3年連続でノーベル賞を受賞するなど、日本の科学力が世界で高く評価されているのはとても喜ばしいことと言えます。
しかし、日本の科学者や技術者が恵まれた環境で仕事ができているかどうかについてしばしば議論になります。
2014年にノーベル物理学賞を受賞した中村修二教授が起こした青色LED訴訟はとても有名です。在籍していた会社との間で発明対価について争われ、約8億円で和解に至りました。
この訴訟をきっかけに会社の発明はだれのものか、相応の対価はいくらになるのかについて国内で議論が活発に交わされるようになり、2015年、特許法の改正が行われました。
目次
1 社員の発明は企業のものとすることができる
これまで職務上の発明の特許権は社員のものとされていましたが、前述の特許訴訟など巨額の支払いを求める裁判が相次いだことを受け、特許法の改正が2015年に行われました。

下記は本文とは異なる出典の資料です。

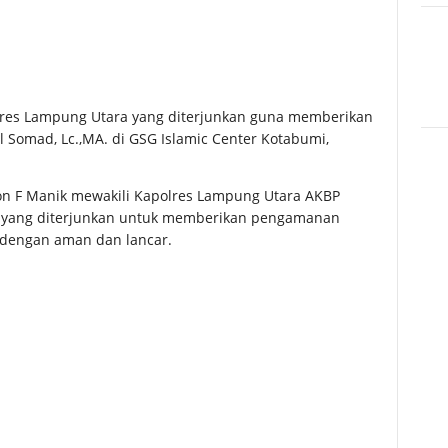
res Lampung Utara yang diterjunkan guna memberikan
Somad, Lc.,MA. di GSG Islamic Center Kotabumi,
n F Manik mewakili Kapolres Lampung Utara AKBP
il yang diterjunkan untuk memberikan pengamanan
n dengan aman dan lancar.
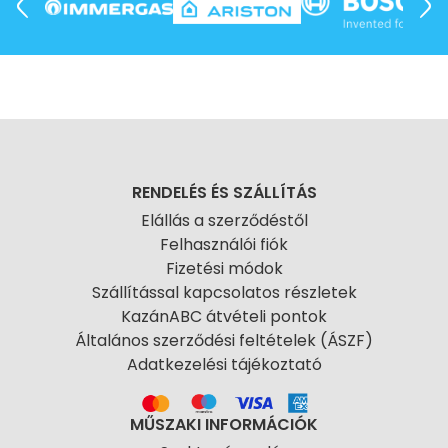
RENDELÉS ÉS SZÁLLÍTÁS
Elállás a szerződéstől
Felhasználói fiók
Fizetési módok
Szállítással kapcsolatos részletek
KazánABC átvételi pontok
Általános szerződési feltételek (ÁSZF)
Adatkezelési tájékoztató
MŰSZAKI INFORMÁCIÓK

改正法では、あらかじめ特許を受ける権利を社員から企業に変更できるようになりました。社内の規定で、「職務上の発明は会社に帰属する」と明記すれば、職務発明の特許を受ける権利は会社にあり、社員から会社への譲渡手続きは不要です。
しかし、こうした社内規定や契約がない場合、職務発明の特許を受ける権利は発明者(=社員)に帰属します。
2 発明者には相応の対価を支払うことが条件
改正法では、発明者(=従業員)保護の観点から「従業者等は、契約、勤務規則その他の定めにより職務発明について使用者等に特許を受ける権利等を取得等させた場合には、相当の金銭その他の経済上の利益を受ける権利を有する」(特許法35条4項)と規定しました。
つまり、会社はあらかじめ特許を取得させる権利を会社に帰属させる場合、発明者である従業員に相当の対価を支払うことを約束しなければなりません。
前述の中村修二教授が、勤めていた会社から相応の対価をほとんど貰っていないことがニュースに取り上げられた際、「日本は社員を奴隷のように扱っている」と国際社会から批判を浴びました。
今回の改正により、特許権の取り扱いについて社員が萎縮せずに、発明に専念することができるのではないかと期待が寄せられています。
3 国際競争力強化のため特許料を引き下げ
さらに、中国をはじめとする海外企業が日本の企業より先に特許を取得し、市場を占有するケースが増えてきたことを受け、改正法では、特許取得の費用を引き下げました。
10%程度取得にかかる費用を引き下げ、日本企業による特許取得を後押しします。